A major plank of our administration’s plan to move the needle positively
on the poverty numbers is the Social Investment Programme. Our Social
Investment Programme is the largest and most ambitious social investment
programme in the history of our country. We provided N500 billion for
it in both the 2016 and 2017 budgets. But the total spend so far, in
both cycles, is closer to N250 billion, and that’s from both budgets.
The programme has four components. The N-power programme, which is our
graduate employment scheme, and this is the largest post-tertiary jobs
project in Africa. 500,000 graduates have been recruited as teachers,
agricultural extension workers, and as public health officials, the last
batch of 300,000 were recruited at the end of August. Each of these
volunteers is provided with an electronic tablet, the first 200,000 have
been provided, we’re yet to provide the remaining 300,000. And these
electronic tablets contains relevant training materials, including some
with which they are trained to provide the required services on an
on-going basis, so the teachers have training materials for teachers,
the extension workers in farms have training materials for extension
working on farms, and we’ve also trained several of them in various
aspects of extension work. And in addition, in each of those tablets we
have a wide range of training materials from which the beneficiaries can
train and use for their own self development. The device empowers them
to participate in the digital economy as data collectors and analysts.
And we’ve seen, especially the N-Power programme, that a lot of the
beneficiaries of the N-Power programme have been very enterprising and
they themselves have gone out to do all sorts of various things for
themselves, which some of the training and the tablets which they
receive have enabled them to do.
Our Government Enterprise and Empowerment Programme (GEEP) is a
programme where we have given out so far over N15 billion in
interest-free loans ranging from N50,000 to N350,000;a and this has been
disbursed to more than 300,000 market women, traders, artisans, nd
farmers across the country, including the FCT. Fifty-six per cent of
those loans have gone to women.
The Trader Moni programme, which is different from what we called the
Market Moni programme, is an important component of giving micro- credit
to the bottom of the trading pyramid, smallest businesses, the one
table trader, the bread or plantain seller or the mashai or maisuya and
all of the very small traders. Most of them, their total inventory is
not even usually up to about N5,000.
When I went to launch the scheme at the Nyanya market, there was a woman
who was selling her kpomo, for those who do not indulge that delicacy,
it is the hide of a cow. So this lady had her kpomo in a bucket, and it
had water in it. And I asked her how much it was, she said everything
there was about N3,000. So I said to her, “what is your profit? How do
you make profit from it?” And she pointed to the woman who was standing
right next to her. The woman who stood right next to her had her own
kpomo in a little bowl, it was like she was saying, “I am a big player
here, look at this one. So, a lot of these people are really the bottom
of the pyramid, but they are hardworking, they are in that value chain
making their contributions. And one of the ways that we thought we could
really add some value to them, is by enabling them to buy more,
improving their inventory so they can improve their own capacity to
earn. Most of them, as I’ve said, are the small and last in that value
chain, they sell the single sachets of soap, sugar, and spices to the
largest numbers of our people. But they are forgotten and ignored in
economic plans and budgets, and they are considered too unwieldy and
risky for micro credit loans.
So, under the scheme we are giving microcredits to about two million of
these petty traders across the country, and the scheme enables them to
draw further credit if they are able to pay back within six months.

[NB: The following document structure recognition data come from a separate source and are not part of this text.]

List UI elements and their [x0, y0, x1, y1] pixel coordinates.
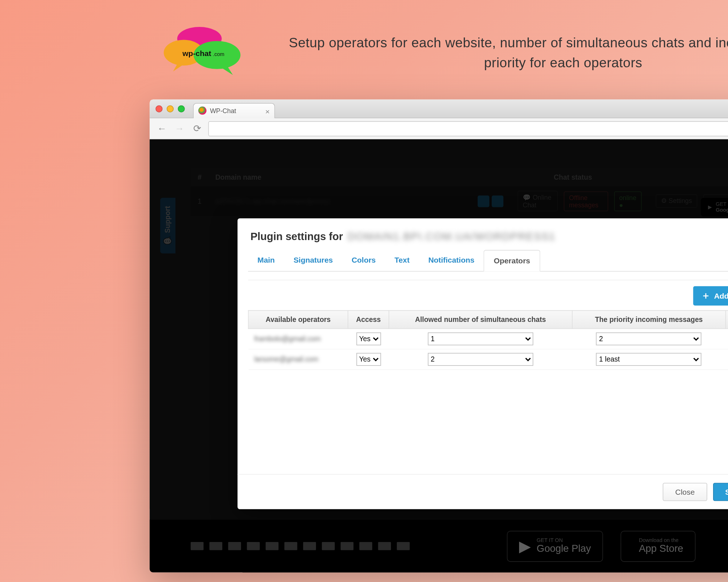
plus-icon: ＋ [701, 290, 711, 302]
browser-tab-bar: WP-Chat × ⤢ [150, 100, 728, 118]
th-access: Access [348, 311, 389, 329]
tab-colors[interactable]: Colors [342, 250, 385, 271]
operator-email: frambolo@gmail.com [254, 335, 321, 343]
forward-button[interactable]: → [173, 122, 186, 135]
close-button[interactable]: Close [663, 483, 707, 501]
tab-signatures[interactable]: Signatures [284, 250, 343, 271]
priority-select[interactable]: 1 least [596, 353, 702, 366]
browser-nav-bar: ← → ⟳ [150, 118, 728, 139]
access-select[interactable]: Yes [356, 332, 381, 345]
tab-operators[interactable]: Operators [484, 250, 540, 272]
tab-text[interactable]: Text [385, 250, 419, 271]
back-button[interactable]: ← [155, 122, 168, 135]
close-window-icon[interactable] [155, 105, 162, 112]
modal-title-domain: DOMAIN1.BPI.COM.UA/WORDPRESS1 [348, 230, 555, 243]
access-select[interactable]: Yes [356, 353, 381, 366]
table-row: frambolo@gmail.comYes12 [248, 328, 728, 349]
th-priority: The priority incoming messages [572, 311, 725, 329]
browser-tab[interactable]: WP-Chat × [193, 103, 275, 118]
th-actions [726, 311, 728, 329]
app-viewport: 💬 Support ＋ Add new site # Domain name C… [150, 139, 728, 573]
chats-select[interactable]: 1 [428, 332, 533, 345]
operator-email: larsome@gmail.com [254, 355, 318, 364]
modal-title-prefix: Plugin settings for [250, 230, 343, 243]
minimize-window-icon[interactable] [167, 105, 174, 112]
close-tab-icon[interactable]: × [265, 107, 270, 116]
th-chats: Allowed number of simultaneous chats [389, 311, 572, 329]
svg-text:.com: .com [213, 51, 224, 57]
tab-notifications[interactable]: Notifications [419, 250, 484, 271]
address-bar[interactable] [208, 121, 728, 136]
wp-chat-logo: wp-chat .com [150, 23, 249, 82]
tagline-text: Setup operators for each website, number… [273, 32, 728, 73]
table-row: larsome@gmail.comYes21 least [248, 349, 728, 370]
window-controls[interactable] [155, 105, 185, 112]
add-user-button[interactable]: ＋ Add user [693, 286, 728, 306]
plugin-settings-modal: Plugin settings for DOMAIN1.BPI.COM.UA/W… [238, 218, 728, 509]
tab-main[interactable]: Main [248, 250, 284, 271]
settings-tabs: Main Signatures Colors Text Notification… [248, 250, 728, 272]
chats-select[interactable]: 2 [428, 353, 533, 366]
page-header: wp-chat .com Setup operators for each we… [138, 23, 728, 99]
logo-text: wp-chat [182, 49, 211, 57]
save-button[interactable]: Save [713, 483, 728, 501]
priority-select[interactable]: 2 [596, 332, 702, 345]
browser-window: WP-Chat × ⤢ ← → ⟳ 💬 Support ＋ Add new si… [150, 100, 728, 573]
tab-title: WP-Chat [210, 107, 236, 114]
reload-button[interactable]: ⟳ [191, 122, 203, 135]
th-operators: Available operators [248, 311, 348, 329]
modal-footer: Close Save [238, 474, 728, 509]
zoom-window-icon[interactable] [178, 105, 185, 112]
operators-table: Available operators Access Allowed numbe… [248, 310, 728, 370]
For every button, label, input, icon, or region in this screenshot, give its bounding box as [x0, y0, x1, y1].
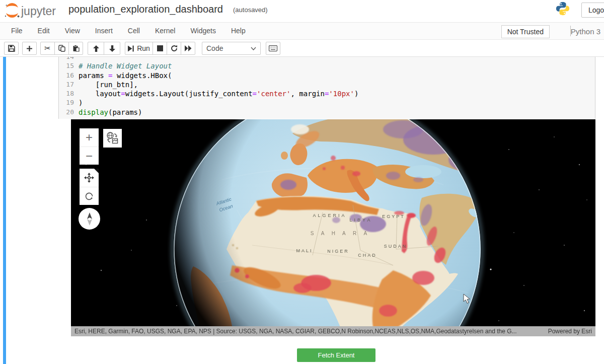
toggle-2d-3d-button[interactable] [103, 129, 122, 148]
copy-cell-button[interactable] [54, 42, 69, 55]
add-cell-icon [26, 45, 33, 52]
line-number: 16 [59, 71, 74, 80]
menu-edit[interactable]: Edit [34, 23, 54, 39]
move-cell-up-button[interactable] [88, 42, 104, 55]
move-cell-down-button[interactable] [104, 42, 120, 55]
menu-file[interactable]: File [7, 23, 27, 39]
restart-icon [171, 45, 178, 52]
menu-bar: FileEditViewInsertCellKernelWidgetsHelp … [0, 22, 604, 40]
add-cell-button[interactable] [22, 42, 37, 55]
copy-icon [58, 45, 65, 52]
code-line [74, 57, 79, 61]
code-line: # Handle Widget Layout [74, 61, 172, 70]
notebook-toolbar: ✂ Run Code [0, 40, 604, 57]
menu-cell[interactable]: Cell [124, 23, 144, 39]
code-line: ) [74, 98, 83, 107]
line-number: 14 [59, 57, 74, 61]
zoom-out-button[interactable]: − [80, 147, 99, 165]
code-cell[interactable]: 1415# Handle Widget Layout16params = wid… [58, 57, 595, 119]
python-logo-icon [555, 1, 570, 18]
menu-view[interactable]: View [61, 23, 84, 39]
cell-type-select[interactable]: Code [202, 42, 261, 55]
menu-insert[interactable]: Insert [91, 23, 117, 39]
compass-button[interactable] [79, 208, 100, 230]
menu-kernel[interactable]: Kernel [151, 23, 179, 39]
flyout-corner [94, 169, 99, 173]
zoom-widget: + − [80, 128, 99, 165]
globe-map-view[interactable]: Atlantic Ocean ALGERIALIBYAEGYPTS A H A … [71, 119, 595, 326]
run-button-label: Run [137, 44, 150, 52]
plus-icon: + [86, 131, 93, 143]
fetch-extent-button[interactable]: Fetch Extent [297, 348, 375, 362]
code-line: params = widgets.HBox( [74, 71, 172, 80]
trust-status-button[interactable]: Not Trusted [501, 25, 550, 38]
compass-needle-icon [85, 212, 95, 226]
stop-icon [157, 45, 163, 51]
rotate-icon [84, 191, 94, 201]
code-line: layout=widgets.Layout(justify_content='c… [74, 89, 358, 98]
move-down-icon [109, 45, 115, 52]
jupyter-planet-icon [5, 3, 20, 18]
attribution-sources: Esri, HERE, Garmin, FAO, USGS, NGA, EPA,… [74, 328, 517, 335]
code-editor[interactable]: 1415# Handle Widget Layout16params = wid… [58, 57, 595, 119]
move-up-icon [93, 45, 99, 52]
logout-button[interactable]: Logout [581, 3, 604, 18]
selected-cell-indicator [3, 57, 6, 364]
save-button[interactable] [4, 42, 19, 55]
kernel-name: Python 3 [571, 27, 600, 36]
map-attribution-bar: Esri, HERE, Garmin, FAO, USGS, NGA, EPA,… [71, 326, 595, 336]
navigation-widget [80, 169, 99, 205]
jupyter-logo-text: jupyter [21, 5, 56, 18]
powered-by-esri-link[interactable]: Powered by Esri [533, 328, 592, 335]
cell-type-value: Code [206, 44, 251, 52]
menu-widgets[interactable]: Widgets [186, 23, 220, 39]
line-number: 18 [59, 89, 74, 98]
notebook-title[interactable]: population_exploration_dashboard [68, 4, 223, 15]
restart-run-all-button[interactable] [181, 42, 195, 55]
fast-forward-icon [185, 45, 192, 51]
map-output-area: Atlantic Ocean ALGERIALIBYAEGYPTS A H A … [71, 119, 595, 336]
pan-button[interactable] [80, 169, 99, 187]
line-number: 20 [59, 108, 74, 117]
globe-map-toggle-icon [106, 131, 119, 145]
rotate-button[interactable] [80, 187, 99, 205]
globe-3d-scene [71, 119, 595, 326]
code-line: [run_btn], [74, 80, 138, 89]
run-icon [128, 45, 134, 52]
autosave-status: (autosaved) [233, 6, 268, 14]
run-cell-button[interactable]: Run [125, 42, 153, 55]
restart-kernel-button[interactable] [167, 42, 181, 55]
line-number: 19 [59, 98, 74, 107]
zoom-in-button[interactable]: + [80, 128, 99, 147]
menu-help[interactable]: Help [227, 23, 250, 39]
line-number: 15 [59, 61, 74, 70]
interrupt-kernel-button[interactable] [153, 42, 167, 55]
paste-icon [72, 45, 80, 52]
notebook-header: jupyter population_exploration_dashboard… [0, 0, 604, 22]
limb-shadow [174, 119, 481, 326]
pan-icon [84, 172, 95, 183]
minus-icon: − [86, 150, 93, 162]
line-number: 17 [59, 80, 74, 89]
dropdown-chevron-icon [251, 47, 256, 50]
jupyter-logo[interactable]: jupyter [4, 3, 63, 19]
code-line: display(params) [74, 108, 142, 117]
cut-icon: ✂ [44, 44, 51, 53]
command-palette-button[interactable] [266, 42, 280, 55]
paste-cell-button[interactable] [68, 42, 83, 55]
keyboard-icon [269, 45, 277, 51]
cut-cell-button[interactable]: ✂ [40, 42, 55, 55]
save-icon [8, 45, 15, 52]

What we’ve found is that a lot of these small traders, first we are able
to reach them through mobile phones. Many who do not have mobile phones
share a single mobile phone that has several SIMs. But we’re also
looking at how this would expand financial inclusion and, on account of
this, we’ve been able to open about 349,000 new bank accounts. And we
are working with between six and 10 of the banks to be able to open bank
accounts for many of these individuals, so they can have more access to
credit, financial training and all of what being in a formal economy
would provide for them. So, we give them a stronger chance to earn more,
while they also service the value chain that they are already a part
of. But more importantly, we bring them into the formal sector, where
they have access to government patronage.
I want to say also that aside from what the beneficiaries have gained,
I’ve talked already about the new bank accounts; I think that we are
also in a position to see what exactly happens and to study our informal
sector a bit better. One of the problems we’ve had is with the
collection of taxes, especially of a very large informal sector. But
bringing in several into the net, into the formal sector, would, of
course, enable us to improve even on our very low tax-to-GDP ratio,
which is now close to I think about six per cent.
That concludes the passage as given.